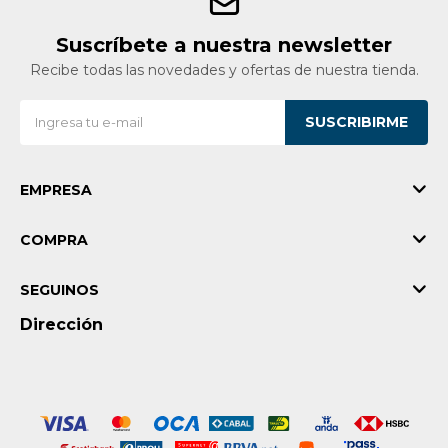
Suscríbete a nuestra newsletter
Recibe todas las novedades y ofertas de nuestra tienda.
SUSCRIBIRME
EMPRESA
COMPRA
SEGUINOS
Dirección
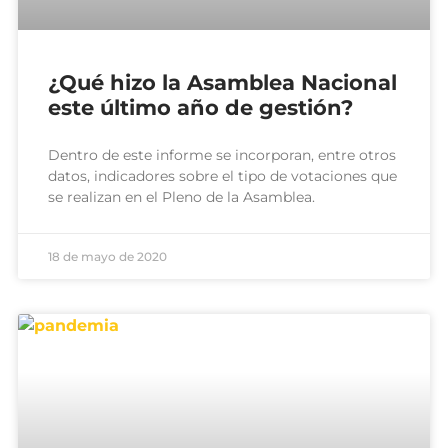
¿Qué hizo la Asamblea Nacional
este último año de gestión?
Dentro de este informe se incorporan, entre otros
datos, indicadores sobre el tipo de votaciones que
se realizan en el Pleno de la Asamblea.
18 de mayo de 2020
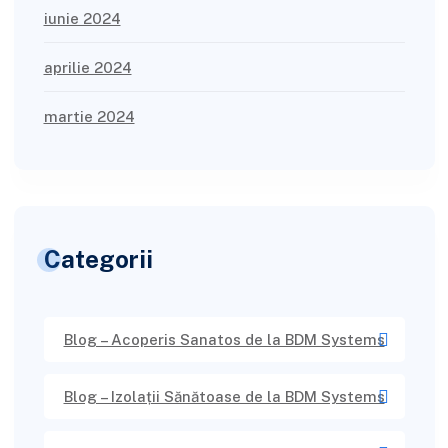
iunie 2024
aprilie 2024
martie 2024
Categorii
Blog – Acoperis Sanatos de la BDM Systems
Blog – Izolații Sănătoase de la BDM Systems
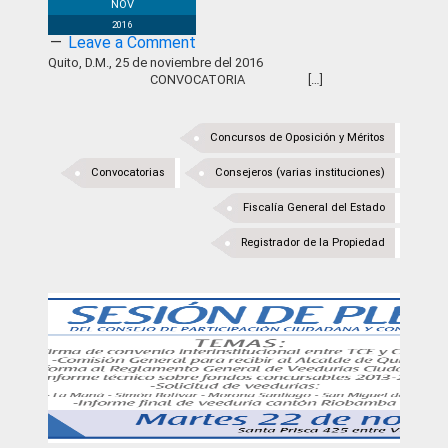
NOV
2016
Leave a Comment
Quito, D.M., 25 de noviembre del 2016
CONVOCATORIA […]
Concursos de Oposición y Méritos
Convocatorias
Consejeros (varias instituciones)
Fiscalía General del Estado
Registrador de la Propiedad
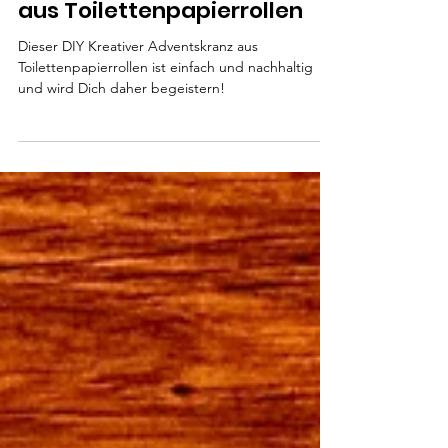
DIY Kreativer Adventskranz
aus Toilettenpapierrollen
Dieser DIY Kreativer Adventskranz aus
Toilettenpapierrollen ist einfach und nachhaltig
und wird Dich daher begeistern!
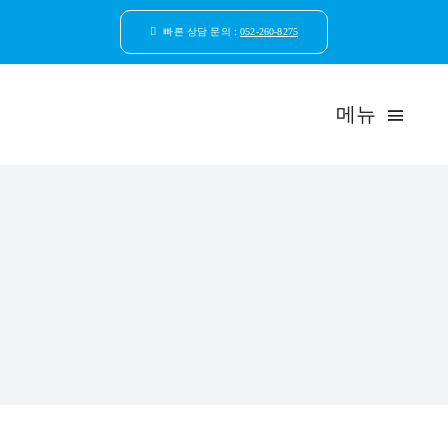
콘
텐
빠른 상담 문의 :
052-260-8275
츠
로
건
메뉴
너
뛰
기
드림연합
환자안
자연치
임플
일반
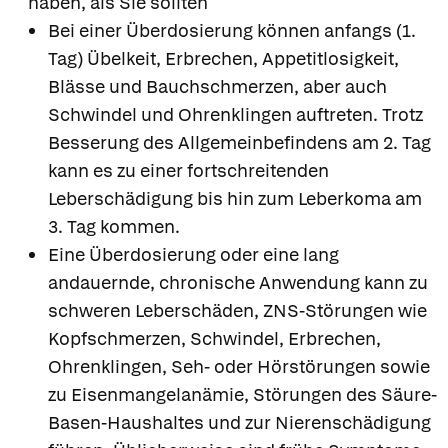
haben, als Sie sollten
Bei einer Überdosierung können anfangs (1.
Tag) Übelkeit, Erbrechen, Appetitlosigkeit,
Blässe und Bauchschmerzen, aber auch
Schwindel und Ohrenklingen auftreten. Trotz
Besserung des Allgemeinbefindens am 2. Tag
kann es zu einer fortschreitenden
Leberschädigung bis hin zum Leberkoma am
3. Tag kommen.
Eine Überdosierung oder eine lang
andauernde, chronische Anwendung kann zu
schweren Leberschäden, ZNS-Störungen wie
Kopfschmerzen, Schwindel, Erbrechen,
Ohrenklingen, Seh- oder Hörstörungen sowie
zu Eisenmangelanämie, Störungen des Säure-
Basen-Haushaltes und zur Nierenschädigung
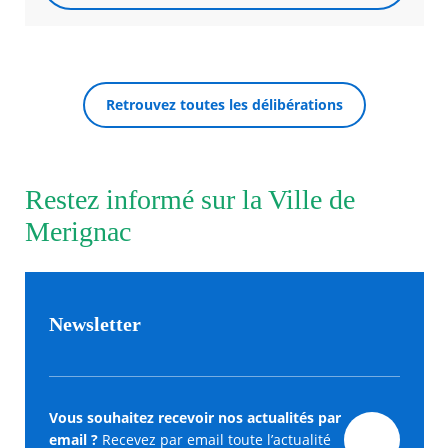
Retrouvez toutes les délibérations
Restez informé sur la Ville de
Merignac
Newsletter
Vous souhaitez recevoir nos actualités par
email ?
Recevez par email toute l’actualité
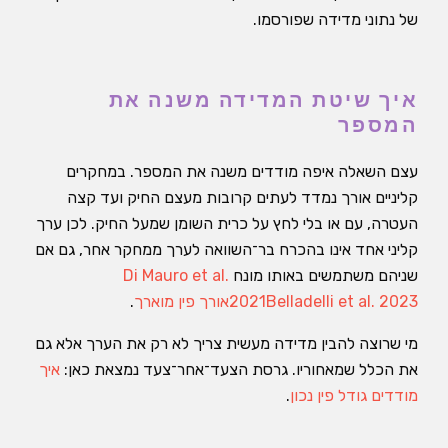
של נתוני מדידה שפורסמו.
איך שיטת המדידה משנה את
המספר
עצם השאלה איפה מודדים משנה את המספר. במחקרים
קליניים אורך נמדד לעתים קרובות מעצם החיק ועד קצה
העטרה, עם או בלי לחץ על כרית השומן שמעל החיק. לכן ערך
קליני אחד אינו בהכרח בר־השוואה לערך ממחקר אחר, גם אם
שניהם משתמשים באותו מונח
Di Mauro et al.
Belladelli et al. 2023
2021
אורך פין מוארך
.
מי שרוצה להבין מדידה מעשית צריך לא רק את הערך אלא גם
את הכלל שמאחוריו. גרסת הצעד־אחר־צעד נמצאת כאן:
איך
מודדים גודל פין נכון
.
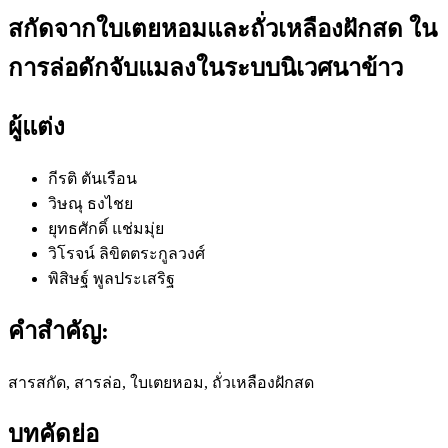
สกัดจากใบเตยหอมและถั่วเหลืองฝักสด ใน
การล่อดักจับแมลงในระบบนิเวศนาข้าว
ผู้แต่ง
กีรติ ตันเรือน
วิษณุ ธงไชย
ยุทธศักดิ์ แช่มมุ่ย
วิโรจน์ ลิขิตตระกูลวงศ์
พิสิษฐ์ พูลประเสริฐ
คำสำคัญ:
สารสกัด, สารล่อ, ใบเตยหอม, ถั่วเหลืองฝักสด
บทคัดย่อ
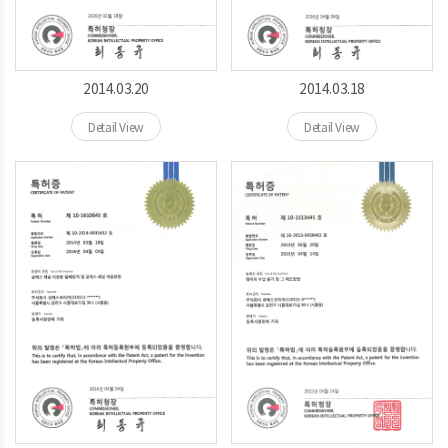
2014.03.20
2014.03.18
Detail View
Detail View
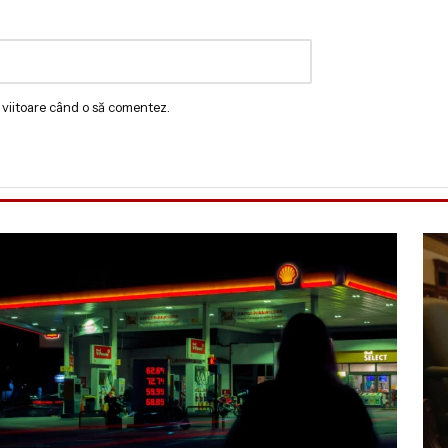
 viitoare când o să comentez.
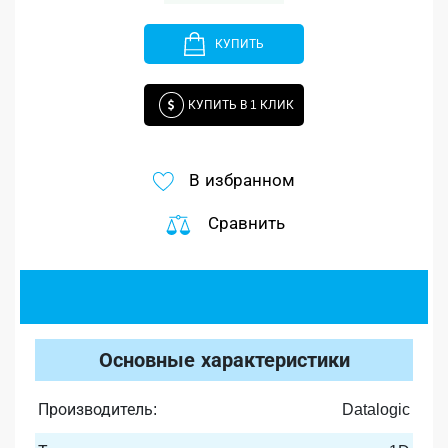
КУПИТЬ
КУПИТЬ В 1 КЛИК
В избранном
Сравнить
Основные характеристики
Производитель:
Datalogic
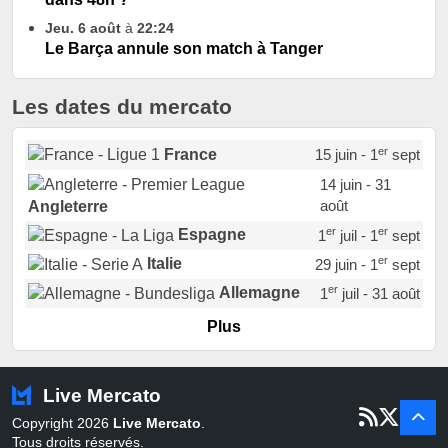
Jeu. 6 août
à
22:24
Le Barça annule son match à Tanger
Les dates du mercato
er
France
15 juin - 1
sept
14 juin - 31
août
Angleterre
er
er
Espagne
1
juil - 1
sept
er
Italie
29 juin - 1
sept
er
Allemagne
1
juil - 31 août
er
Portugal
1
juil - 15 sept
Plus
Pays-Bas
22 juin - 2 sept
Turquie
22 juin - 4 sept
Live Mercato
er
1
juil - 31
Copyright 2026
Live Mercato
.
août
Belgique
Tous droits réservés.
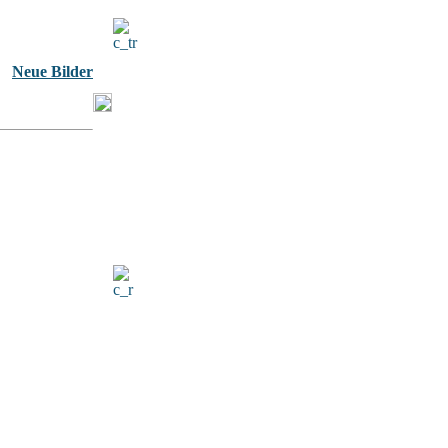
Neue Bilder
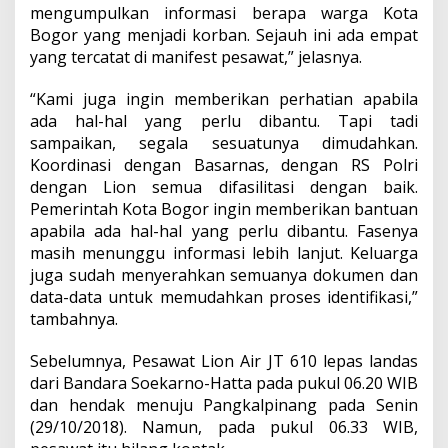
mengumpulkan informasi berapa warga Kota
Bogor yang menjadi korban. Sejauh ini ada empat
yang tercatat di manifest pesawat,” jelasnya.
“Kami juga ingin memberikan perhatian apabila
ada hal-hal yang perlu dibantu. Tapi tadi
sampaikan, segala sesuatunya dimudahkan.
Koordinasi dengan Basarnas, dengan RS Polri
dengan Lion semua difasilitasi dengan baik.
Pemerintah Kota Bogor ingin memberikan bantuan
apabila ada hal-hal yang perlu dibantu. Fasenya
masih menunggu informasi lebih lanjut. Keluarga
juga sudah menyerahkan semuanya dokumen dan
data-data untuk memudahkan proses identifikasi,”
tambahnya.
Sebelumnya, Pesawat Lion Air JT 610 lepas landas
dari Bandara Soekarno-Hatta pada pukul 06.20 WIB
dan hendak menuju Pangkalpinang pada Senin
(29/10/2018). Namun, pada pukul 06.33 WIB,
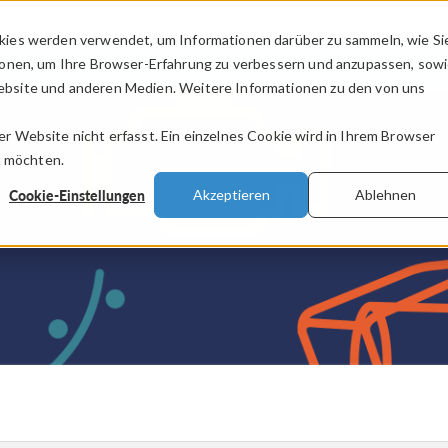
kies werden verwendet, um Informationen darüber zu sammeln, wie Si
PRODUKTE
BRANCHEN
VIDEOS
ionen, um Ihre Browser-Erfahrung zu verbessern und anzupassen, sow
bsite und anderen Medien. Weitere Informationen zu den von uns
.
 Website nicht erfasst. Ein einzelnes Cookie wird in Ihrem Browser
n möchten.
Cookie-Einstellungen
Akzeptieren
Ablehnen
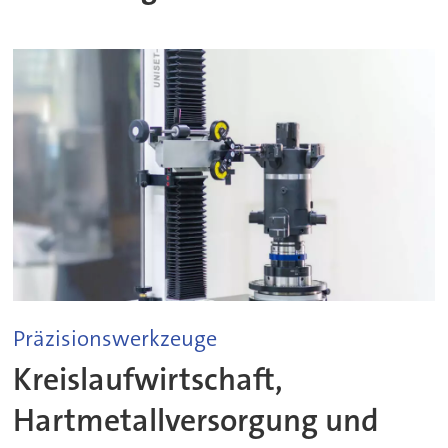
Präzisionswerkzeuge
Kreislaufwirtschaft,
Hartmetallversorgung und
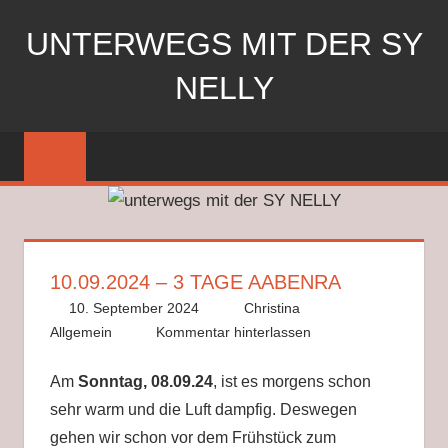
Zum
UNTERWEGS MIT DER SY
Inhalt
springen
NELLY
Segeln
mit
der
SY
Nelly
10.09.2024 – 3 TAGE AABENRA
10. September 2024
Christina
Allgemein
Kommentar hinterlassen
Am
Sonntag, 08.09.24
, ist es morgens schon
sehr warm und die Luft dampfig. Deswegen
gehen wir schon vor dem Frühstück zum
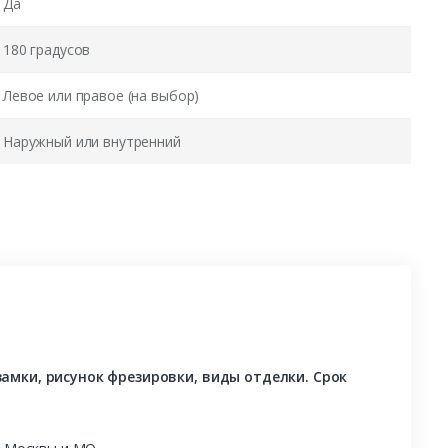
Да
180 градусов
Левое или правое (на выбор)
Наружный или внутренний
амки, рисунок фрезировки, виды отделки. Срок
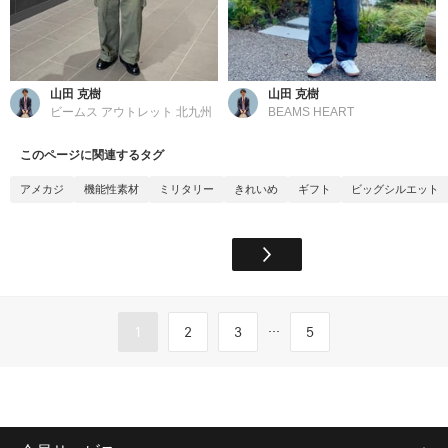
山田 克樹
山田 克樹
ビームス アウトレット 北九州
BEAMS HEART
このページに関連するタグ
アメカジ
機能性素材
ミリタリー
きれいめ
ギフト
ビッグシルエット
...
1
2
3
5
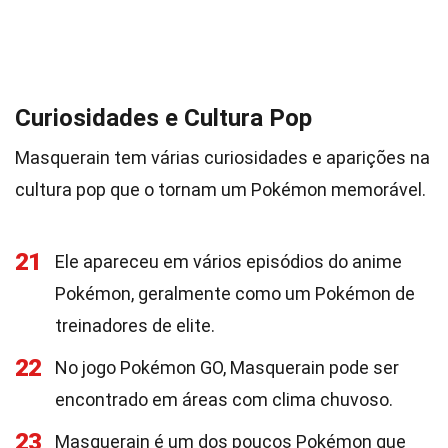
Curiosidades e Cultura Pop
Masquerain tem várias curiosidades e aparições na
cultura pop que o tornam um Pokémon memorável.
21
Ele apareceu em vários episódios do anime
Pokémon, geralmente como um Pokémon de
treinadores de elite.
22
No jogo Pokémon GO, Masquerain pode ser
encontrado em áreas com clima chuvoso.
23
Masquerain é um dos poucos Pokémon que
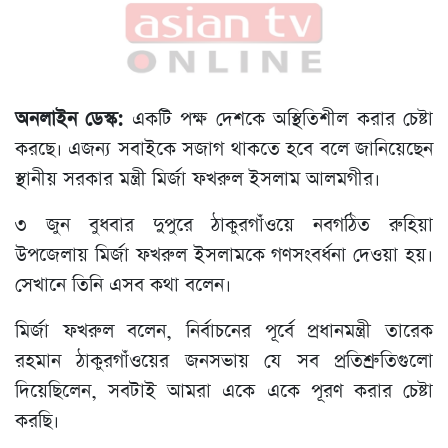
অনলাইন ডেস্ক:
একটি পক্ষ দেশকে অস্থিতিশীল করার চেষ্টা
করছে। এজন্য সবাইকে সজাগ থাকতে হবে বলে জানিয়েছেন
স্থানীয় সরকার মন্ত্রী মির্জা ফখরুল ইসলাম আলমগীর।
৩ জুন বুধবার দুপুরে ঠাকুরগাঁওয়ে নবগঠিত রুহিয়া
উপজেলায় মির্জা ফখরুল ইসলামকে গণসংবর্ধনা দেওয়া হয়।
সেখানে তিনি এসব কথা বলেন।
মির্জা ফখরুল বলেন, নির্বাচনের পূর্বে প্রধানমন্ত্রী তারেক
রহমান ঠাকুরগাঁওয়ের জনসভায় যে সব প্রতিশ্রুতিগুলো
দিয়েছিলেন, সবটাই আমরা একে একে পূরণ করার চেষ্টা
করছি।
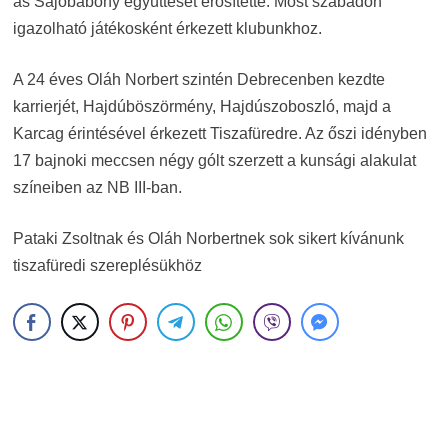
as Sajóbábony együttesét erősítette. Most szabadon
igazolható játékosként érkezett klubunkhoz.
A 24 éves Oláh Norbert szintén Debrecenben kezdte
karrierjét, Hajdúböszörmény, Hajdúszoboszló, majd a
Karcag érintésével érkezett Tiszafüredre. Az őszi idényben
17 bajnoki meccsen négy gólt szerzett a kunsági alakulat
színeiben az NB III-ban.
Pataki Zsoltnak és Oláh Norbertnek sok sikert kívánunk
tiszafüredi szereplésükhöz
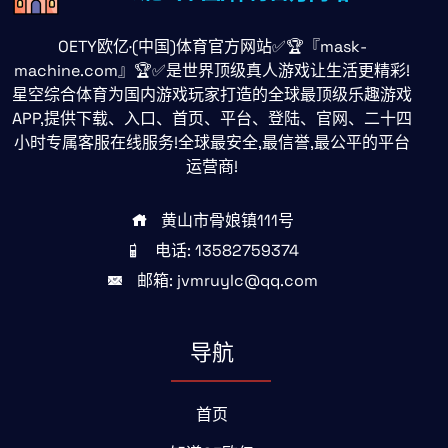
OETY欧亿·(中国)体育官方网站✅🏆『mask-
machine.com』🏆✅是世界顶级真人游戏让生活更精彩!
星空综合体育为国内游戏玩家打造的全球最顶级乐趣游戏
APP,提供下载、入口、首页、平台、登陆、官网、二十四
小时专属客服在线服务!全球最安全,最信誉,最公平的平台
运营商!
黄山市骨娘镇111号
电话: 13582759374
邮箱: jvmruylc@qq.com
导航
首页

++++++++

(Problem statement)
Although pictures appear among the records above, none are to be output; print exactly the lines from the line containing "BEAMS HEART" through the line containing "একটি পক্ষ দেশকে অস্থিতিশীল করার চেষ্টা".

(Task response)
BEAMS HEART
このページに関連するタグ
アメカジ
機能性素材
ミリタリー
きれいめ
ギフト
ビッグシルエット
...
1
2
3
5
Curiosidades e Cultura Pop
Masquerain tem várias curiosidades e aparições na
cultura pop que o tornam um Pokémon memorável.
21
Ele apareceu em vários episódios do anime
Pokémon, geralmente como um Pokémon de
treinadores de elite.
22
No jogo Pokémon GO, Masquerain pode ser
encontrado em áreas com clima chuvoso.
23
Masquerain é um dos poucos Pokémon que
অনলাইন ডেস্ক:
একটি পক্ষ দেশকে অস্থিতিশীল করার চেষ্টা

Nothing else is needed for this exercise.